» Exercise aim
From the line that contains "Oaxacan origin, I love my city and" to the last line of the records below, copy everything exactly, both ends included.

====== Data to examine

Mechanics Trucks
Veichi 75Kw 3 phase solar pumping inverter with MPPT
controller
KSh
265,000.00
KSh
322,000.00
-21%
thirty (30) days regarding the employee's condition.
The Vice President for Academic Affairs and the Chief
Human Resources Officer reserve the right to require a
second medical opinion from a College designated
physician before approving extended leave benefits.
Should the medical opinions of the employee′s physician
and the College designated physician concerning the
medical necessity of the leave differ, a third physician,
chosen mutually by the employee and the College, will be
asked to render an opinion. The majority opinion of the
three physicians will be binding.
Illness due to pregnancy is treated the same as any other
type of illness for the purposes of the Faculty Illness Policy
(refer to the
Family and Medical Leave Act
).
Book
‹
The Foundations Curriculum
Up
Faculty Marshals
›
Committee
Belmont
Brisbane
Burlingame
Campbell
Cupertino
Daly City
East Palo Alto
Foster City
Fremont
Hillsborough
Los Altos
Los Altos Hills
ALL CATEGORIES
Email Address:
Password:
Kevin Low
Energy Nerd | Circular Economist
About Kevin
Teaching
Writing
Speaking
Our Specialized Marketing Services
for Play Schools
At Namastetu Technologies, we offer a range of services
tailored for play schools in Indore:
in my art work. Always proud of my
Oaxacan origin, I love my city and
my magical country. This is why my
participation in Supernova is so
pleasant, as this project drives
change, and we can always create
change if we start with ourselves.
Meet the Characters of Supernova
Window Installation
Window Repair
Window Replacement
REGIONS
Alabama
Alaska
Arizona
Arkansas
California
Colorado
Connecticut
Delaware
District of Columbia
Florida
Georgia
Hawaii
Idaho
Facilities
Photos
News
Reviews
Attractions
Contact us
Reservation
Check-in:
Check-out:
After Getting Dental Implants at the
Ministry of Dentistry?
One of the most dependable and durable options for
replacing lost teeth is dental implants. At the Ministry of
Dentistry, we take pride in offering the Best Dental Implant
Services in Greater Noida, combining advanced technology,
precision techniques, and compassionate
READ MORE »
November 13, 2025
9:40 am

============

» Expected output
Oaxacan origin, I love my city and
my magical country. This is why my
participation in Supernova is so
pleasant, as this project drives
change, and we can always create
change if we start with ourselves.
Meet the Characters of Supernova
Window Installation
Window Repair
Window Replacement
REGIONS
Alabama
Alaska
Arizona
Arkansas
California
Colorado
Connecticut
Delaware
District of Columbia
Florida
Georgia
Hawaii
Idaho
Facilities
Photos
News
Reviews
Attractions
Contact us
Reservation
Check-in:
Check-out:
After Getting Dental Implants at the
Ministry of Dentistry?
One of the most dependable and durable options for
replacing lost teeth is dental implants. At the Ministry of
Dentistry, we take pride in offering the Best Dental Implant
Services in Greater Noida, combining advanced technology,
precision techniques, and compassionate
READ MORE »
November 13, 2025
9:40 am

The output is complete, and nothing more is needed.